Type of Traders’ Effect on Risk and Return: The Case of Egyptian Stock Exchange


  •  Aly Mohamed Dawood    
  •  Khairy El-Giziry    

Abstract

This research paper aims to estimate the effect of investor categories (Foreigners, Arab, Egyptian institutions and individuals) trading volume, value and number of transactions on capital market returns and volatility.  

We depend on data Foreigners, Arabian and Egyptian trading volume, values and number of transaction of buying and selling for institutions and individuals and capital market values for the period from January 1st 2009 to December 31 2013.

We used descriptive statistics to identify normal distribution of data. Then, performing lead lag structure approach to obtain the optimum lag for the independent variable which has the maximum correlation with the dependent variable. Next, Garch model utilized to estimate the effect of trading volume, value, number of transactions on capital market return and volatility. Finally, the same model utilized to estimate the effect of investor categories on capital market return and volatility for the six periods starting from January 1st 2009 to December 31 2013 which represents the whole period and five yearly periods for the same period.

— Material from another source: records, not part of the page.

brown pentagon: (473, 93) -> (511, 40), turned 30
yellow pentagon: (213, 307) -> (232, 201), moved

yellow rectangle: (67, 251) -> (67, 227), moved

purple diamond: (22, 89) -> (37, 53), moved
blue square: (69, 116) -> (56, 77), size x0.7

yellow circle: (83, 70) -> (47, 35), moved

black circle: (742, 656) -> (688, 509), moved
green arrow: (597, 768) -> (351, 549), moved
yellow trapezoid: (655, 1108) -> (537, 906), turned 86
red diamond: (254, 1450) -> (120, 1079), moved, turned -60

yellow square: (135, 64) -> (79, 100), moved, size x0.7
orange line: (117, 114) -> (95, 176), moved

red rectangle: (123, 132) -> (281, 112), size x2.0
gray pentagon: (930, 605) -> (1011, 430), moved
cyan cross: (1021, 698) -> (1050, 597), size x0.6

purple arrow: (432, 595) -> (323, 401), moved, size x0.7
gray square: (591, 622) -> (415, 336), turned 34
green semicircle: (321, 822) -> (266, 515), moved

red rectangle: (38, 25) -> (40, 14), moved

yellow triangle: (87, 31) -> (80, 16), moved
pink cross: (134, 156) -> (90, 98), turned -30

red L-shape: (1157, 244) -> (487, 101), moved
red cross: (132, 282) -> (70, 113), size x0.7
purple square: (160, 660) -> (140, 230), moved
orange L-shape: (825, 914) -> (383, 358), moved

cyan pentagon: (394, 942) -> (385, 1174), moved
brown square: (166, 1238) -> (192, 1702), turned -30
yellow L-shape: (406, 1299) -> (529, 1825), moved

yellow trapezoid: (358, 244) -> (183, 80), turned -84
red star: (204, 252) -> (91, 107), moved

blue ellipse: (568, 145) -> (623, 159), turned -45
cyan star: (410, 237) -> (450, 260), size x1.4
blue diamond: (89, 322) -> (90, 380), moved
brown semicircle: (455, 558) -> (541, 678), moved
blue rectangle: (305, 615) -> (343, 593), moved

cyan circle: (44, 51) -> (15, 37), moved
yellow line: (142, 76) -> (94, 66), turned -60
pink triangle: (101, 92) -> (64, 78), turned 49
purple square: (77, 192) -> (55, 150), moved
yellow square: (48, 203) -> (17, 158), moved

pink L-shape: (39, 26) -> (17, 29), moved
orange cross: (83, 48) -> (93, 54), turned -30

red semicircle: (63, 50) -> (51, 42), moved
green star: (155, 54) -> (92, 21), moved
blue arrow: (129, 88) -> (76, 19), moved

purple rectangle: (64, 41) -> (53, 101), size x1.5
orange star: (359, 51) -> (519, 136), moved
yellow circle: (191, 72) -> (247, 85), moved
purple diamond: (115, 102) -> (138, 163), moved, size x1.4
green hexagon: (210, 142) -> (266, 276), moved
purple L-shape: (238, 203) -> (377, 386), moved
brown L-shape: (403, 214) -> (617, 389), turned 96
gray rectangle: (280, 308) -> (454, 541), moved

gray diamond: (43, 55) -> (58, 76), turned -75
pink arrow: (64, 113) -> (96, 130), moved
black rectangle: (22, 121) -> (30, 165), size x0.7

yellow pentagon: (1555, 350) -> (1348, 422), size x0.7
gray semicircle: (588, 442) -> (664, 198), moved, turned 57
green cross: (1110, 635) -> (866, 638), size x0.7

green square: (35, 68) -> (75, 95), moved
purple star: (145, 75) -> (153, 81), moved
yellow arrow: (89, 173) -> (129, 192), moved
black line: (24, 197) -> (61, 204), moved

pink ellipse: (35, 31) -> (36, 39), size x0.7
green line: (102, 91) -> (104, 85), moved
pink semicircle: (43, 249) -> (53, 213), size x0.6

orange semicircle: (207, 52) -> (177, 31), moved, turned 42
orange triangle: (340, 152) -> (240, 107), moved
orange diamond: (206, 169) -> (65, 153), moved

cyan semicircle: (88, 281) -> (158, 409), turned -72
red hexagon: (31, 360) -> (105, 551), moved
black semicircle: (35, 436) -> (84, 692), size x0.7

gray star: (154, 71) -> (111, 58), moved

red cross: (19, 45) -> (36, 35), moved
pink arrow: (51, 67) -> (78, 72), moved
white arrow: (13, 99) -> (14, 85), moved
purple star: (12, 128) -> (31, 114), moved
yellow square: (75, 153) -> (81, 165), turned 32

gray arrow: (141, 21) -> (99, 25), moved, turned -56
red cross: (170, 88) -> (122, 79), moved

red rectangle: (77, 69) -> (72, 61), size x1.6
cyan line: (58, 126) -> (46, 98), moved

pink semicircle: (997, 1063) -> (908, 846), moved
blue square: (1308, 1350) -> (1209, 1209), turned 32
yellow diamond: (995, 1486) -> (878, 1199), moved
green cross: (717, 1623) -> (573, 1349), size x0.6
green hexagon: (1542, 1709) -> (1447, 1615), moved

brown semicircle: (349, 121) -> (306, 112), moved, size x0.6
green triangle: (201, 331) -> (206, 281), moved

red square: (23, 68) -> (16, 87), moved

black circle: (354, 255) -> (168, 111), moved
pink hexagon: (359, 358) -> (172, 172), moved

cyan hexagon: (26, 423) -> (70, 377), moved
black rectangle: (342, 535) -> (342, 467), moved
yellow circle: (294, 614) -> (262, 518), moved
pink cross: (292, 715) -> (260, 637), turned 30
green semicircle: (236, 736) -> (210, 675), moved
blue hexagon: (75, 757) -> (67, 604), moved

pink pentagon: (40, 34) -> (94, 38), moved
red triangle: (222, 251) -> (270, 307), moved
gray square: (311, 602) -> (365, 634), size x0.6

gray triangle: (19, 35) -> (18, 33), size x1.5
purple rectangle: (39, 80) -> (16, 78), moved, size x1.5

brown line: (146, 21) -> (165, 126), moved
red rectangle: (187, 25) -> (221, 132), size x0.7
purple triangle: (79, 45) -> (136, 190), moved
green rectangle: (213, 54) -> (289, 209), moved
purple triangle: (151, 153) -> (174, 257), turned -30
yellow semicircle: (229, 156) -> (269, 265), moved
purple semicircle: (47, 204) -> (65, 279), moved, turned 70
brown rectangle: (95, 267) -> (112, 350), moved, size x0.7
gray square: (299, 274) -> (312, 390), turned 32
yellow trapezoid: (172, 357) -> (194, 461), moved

We found that institutions are the main source of volatility in the Egyptian stock market. Garch models showed weak effect on volatility for all periods. In the light of this study Foreigners and trading value items are the main source of effect on volatility. Finally, consistent with Chou (1988), the findings of GARCH model indicated that volatility persistence is less than unity which revealed that the Egyptian stock market could absorb shocks across time.